[Extracted page text data]
_ _ _ _ _ _ _

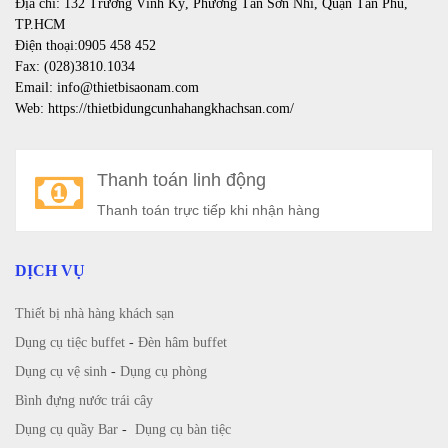
Địa chỉ: 132 Trương Vĩnh Ký, Phường Tân Sơn Nhì, Quận Tân Phú,
TP.HCM
Điện thoại:0905 458 452
Fax: (028)3810.1034
Email: info@thietbisaonam.com
Web: https://thietbidungcunhahangkhachsan.com/
Thanh toán linh động
Thanh toán trực tiếp khi nhận hàng
DỊCH VỤ
Thiết bị nhà hàng khách sạn
Dụng cụ tiệc buffet
-
Đèn hâm buffet
Dụng cụ vệ sinh
-
Dụng cụ phòng
Bình đựng nước trái cây
Dụng cụ quầy Bar
-
Dụng cụ bàn tiệc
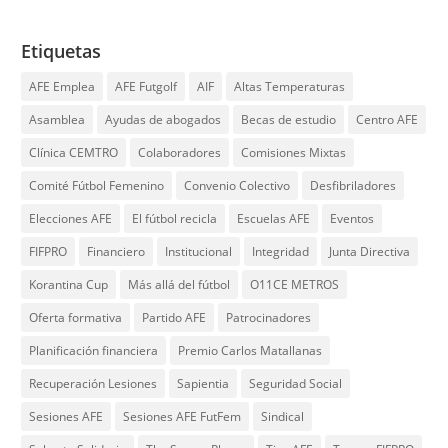
Etiquetas
AFE Emplea
AFE Futgolf
AIF
Altas Temperaturas
Asamblea
Ayudas de abogados
Becas de estudio
Centro AFE
Clínica CEMTRO
Colaboradores
Comisiones Mixtas
Comité Fútbol Femenino
Convenio Colectivo
Desfibriladores
Elecciones AFE
El fútbol recicla
Escuelas AFE
Eventos
FIFPRO
Financiero
Institucional
Integridad
Junta Directiva
Korantina Cup
Más allá del fútbol
O11CE METROS
Oferta formativa
Partido AFE
Patrocinadores
Planificación financiera
Premio Carlos Matallanas
Recuperación Lesiones
Sapientia
Seguridad Social
Sesiones AFE
Sesiones AFE FutFem
Sindical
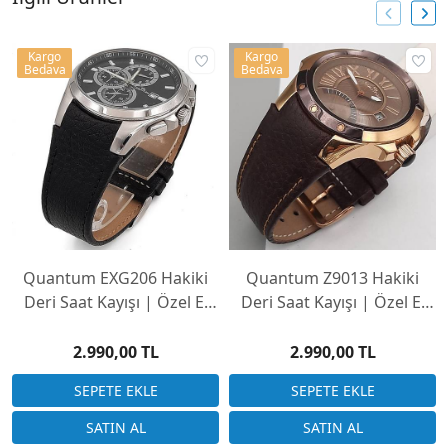
Kargo
Kargo
Bedava
Bedava
Quantum EXG206 Hakiki
Quantum Z9013 Hakiki
Deri Saat Kayışı | Özel El
Deri Saat Kayışı | Özel El
Yapımı Üretim
Yapımı Üretim
2.990,00 TL
2.990,00 TL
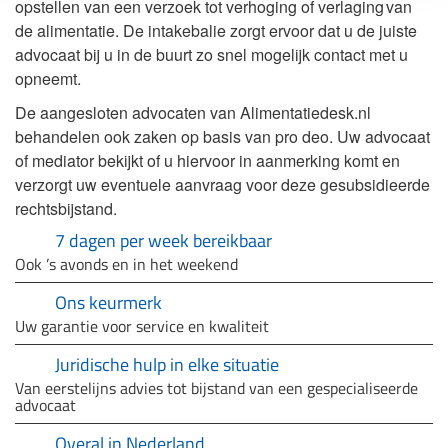
opstellen van een verzoek tot verhoging of verlaging van
de alimentatie. De intakebalie zorgt ervoor dat u de juiste
advocaat bij u in de buurt zo snel mogelijk contact met u
opneemt.
De aangesloten advocaten van Alimentatiedesk.nl
behandelen ook zaken op basis van pro deo. Uw advocaat
of mediator bekijkt of u hiervoor in aanmerking komt en
verzorgt uw eventuele aanvraag voor deze gesubsidieerde
rechtsbijstand.
7 dagen per week bereikbaar
Ook ’s avonds en in het weekend
Ons keurmerk
Uw garantie voor service en kwaliteit
Juridische hulp in elke situatie
Van eerstelijns advies tot bijstand van een gespecialiseerde
advocaat
Overal in Nederland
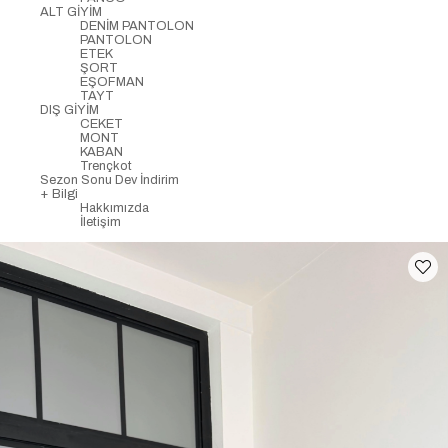
ALT GİYİM
DENİM PANTOLON
PANTOLON
ETEK
ŞORT
EŞOFMAN
TAYT
DIŞ GİYİM
CEKET
MONT
KABAN
Trençkot
Sezon Sonu Dev İndirim
+ Bilgi
Hakkımızda
İletişim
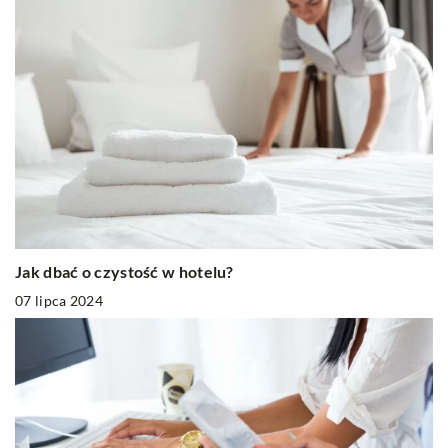
Jak dbać o czystość w hotelu?
07 lipca 2024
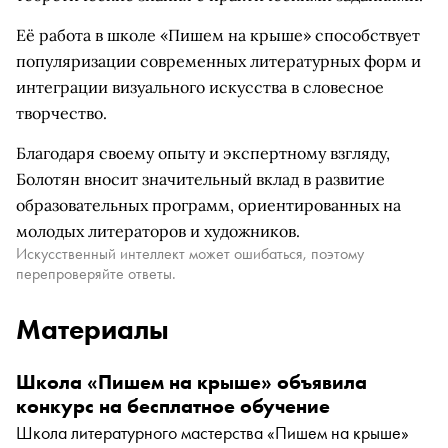
Её работа в школе «Пишем на крыше» способствует
популяризации современных литературных форм и
интеграции визуального искусства в словесное
творчество.
Благодаря своему опыту и экспертному взгляду,
Болотян вносит значительный вклад в развитие
образовательных программ, ориентированных на
молодых литераторов и художников.
Искусственный интеллект может ошибаться, поэтому
перепроверяйте ответы.
Материалы
Школа «Пишем на крыше» объявила
конкурс на бесплатное обучение
Школа литературного мастерства «Пишем на крыше»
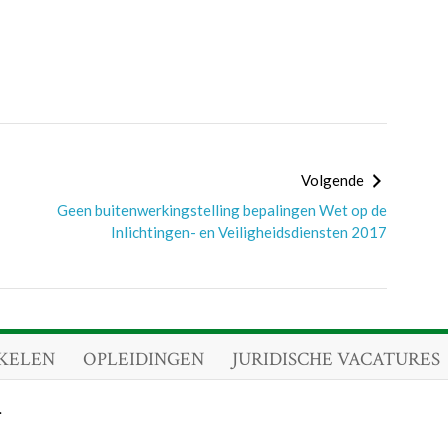
Volgende
Geen buitenwerkingstelling bepalingen Wet op de
Inlichtingen- en Veiligheidsdiensten 2017
KELEN
OPLEIDINGEN
JURIDISCHE VACATURES
.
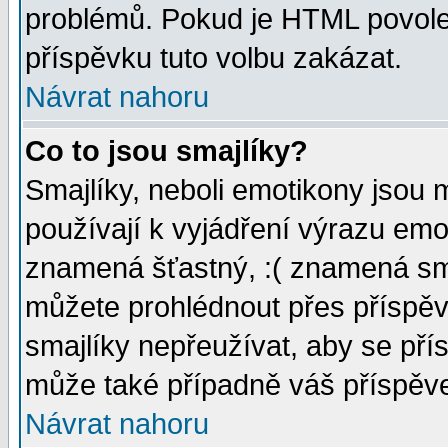
problémů. Pokud je HTML povole
příspěvku tuto volbu zakázat.
Návrat nahoru
Co to jsou smajlíky?
Smajlíky, neboli emotikony jsou 
používají k vyjádření výrazu emo
znamená šťastný, :( znamená sm
můžete prohlédnout přes příspěv
smajlíky nepřeužívat, aby se pří
může také případně váš příspěv
Návrat nahoru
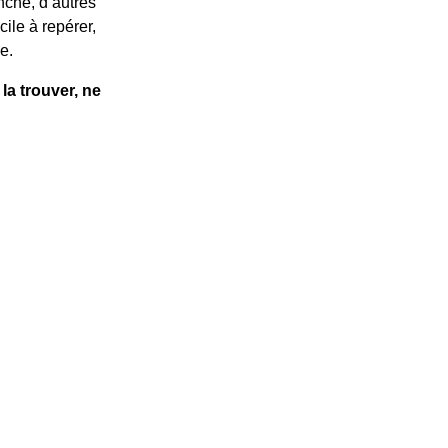
nche, d’autres
cile à repérer,
e.
la trouver, ne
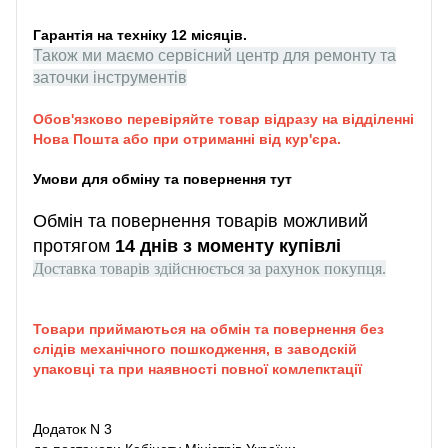
Гарантія на техніку 12 місяців.
Також ми маємо сервісний центр для ремонту та
заточки інструментів
Обов'язково перевіряйте товар відразу на відділенні
Нова Пошта або при отриманні від кур'єра.
Умови для обміну та повернення тут
Обмін та повернення товарів можливий
протягом
14 днів з моменту купівлі
Доставка товарів здійснюється за рахунок покупця.
Товари приймаються на обмін та повернення без
слідів механічного пошкодження, в заводскій
упаковці та при наявності повної комлепктації
Додаток N 3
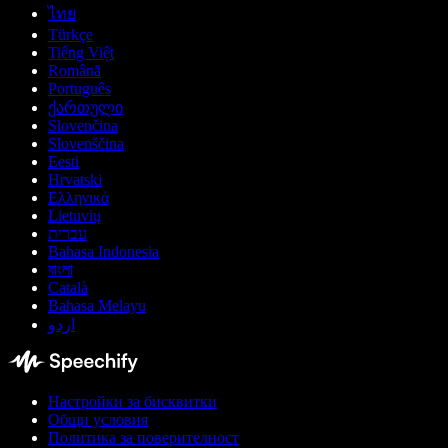
ไทย
Türkçe
Tiếng Việt
Română
Português
ქართული
Slovenčina
Slovenščina
Eesti
Hrvatski
Ελληνικά
Lietuvių
עברית
Bahasa Indonesia
বাংলা
Català
Bahasa Melayu
اردو
Настройки за бисквитки
Общи условия
Политика за поверителност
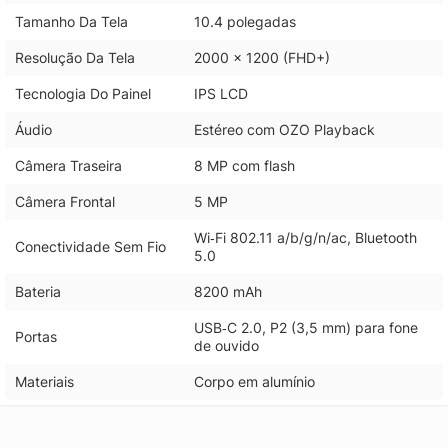
Tamanho Da Tela
10.4 polegadas
Resolução Da Tela
2000 x 1200 (FHD+)
Tecnologia Do Painel
IPS LCD
Áudio
Estéreo com OZO Playback
Câmera Traseira
8 MP com flash
Câmera Frontal
5 MP
Wi‑Fi 802.11 a/b/g/n/ac, Bluetooth
Conectividade Sem Fio
5.0
Bateria
8200 mAh
USB‑C 2.0, P2 (3,5 mm) para fone
Portas
de ouvido
Materiais
Corpo em alumínio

_ _ _ _ _ _ _

> ASSIGNED TASK:
Leave out the pictures and restate, word for word, the lines from the top of the data through the line containing "Ons keurmerk", both included.

> RESULT BELOW:
Địa chỉ: 132 Trương Vĩnh Ký, Phường Tân Sơn Nhì, Quận Tân Phú,
TP.HCM
Điện thoại:0905 458 452
Fax: (028)3810.1034
Email: info@thietbisaonam.com
Web: https://thietbidungcunhahangkhachsan.com/
Thanh toán linh động
Thanh toán trực tiếp khi nhận hàng
DỊCH VỤ
Thiết bị nhà hàng khách sạn
Dụng cụ tiệc buffet
-
Đèn hâm buffet
Dụng cụ vệ sinh
-
Dụng cụ phòng
Bình đựng nước trái cây
Dụng cụ quầy Bar
-
Dụng cụ bàn tiệc
Etiquetas
AFE Emplea
AFE Futgolf
AIF
Altas Temperaturas
Asamblea
Ayudas de abogados
Becas de estudio
Centro AFE
Clínica CEMTRO
Colaboradores
Comisiones Mixtas
Comité Fútbol Femenino
Convenio Colectivo
Desfibriladores
Elecciones AFE
El fútbol recicla
Escuelas AFE
Eventos
FIFPRO
Financiero
Institucional
Integridad
Junta Directiva
Korantina Cup
Más allá del fútbol
O11CE METROS
Oferta formativa
Partido AFE
Patrocinadores
Planificación financiera
Premio Carlos Matallanas
Recuperación Lesiones
Sapientia
Seguridad Social
Sesiones AFE
Sesiones AFE FutFem
Sindical
Kargo
Kargo
Bedava
Bedava
Quantum EXG206 Hakiki
Quantum Z9013 Hakiki
Deri Saat Kayışı | Özel El
Deri Saat Kayışı | Özel El
Yapımı Üretim
Yapımı Üretim
2.990,00 TL
2.990,00 TL
opstellen van een verzoek tot verhoging of verlaging van
de alimentatie. De intakebalie zorgt ervoor dat u de juiste
advocaat bij u in de buurt zo snel mogelijk contact met u
opneemt.
De aangesloten advocaten van Alimentatiedesk.nl
behandelen ook zaken op basis van pro deo. Uw advocaat
of mediator bekijkt of u hiervoor in aanmerking komt en
verzorgt uw eventuele aanvraag voor deze gesubsidieerde
rechtsbijstand.
7 dagen per week bereikbaar
Ook ’s avonds en in het weekend
Ons keurmerk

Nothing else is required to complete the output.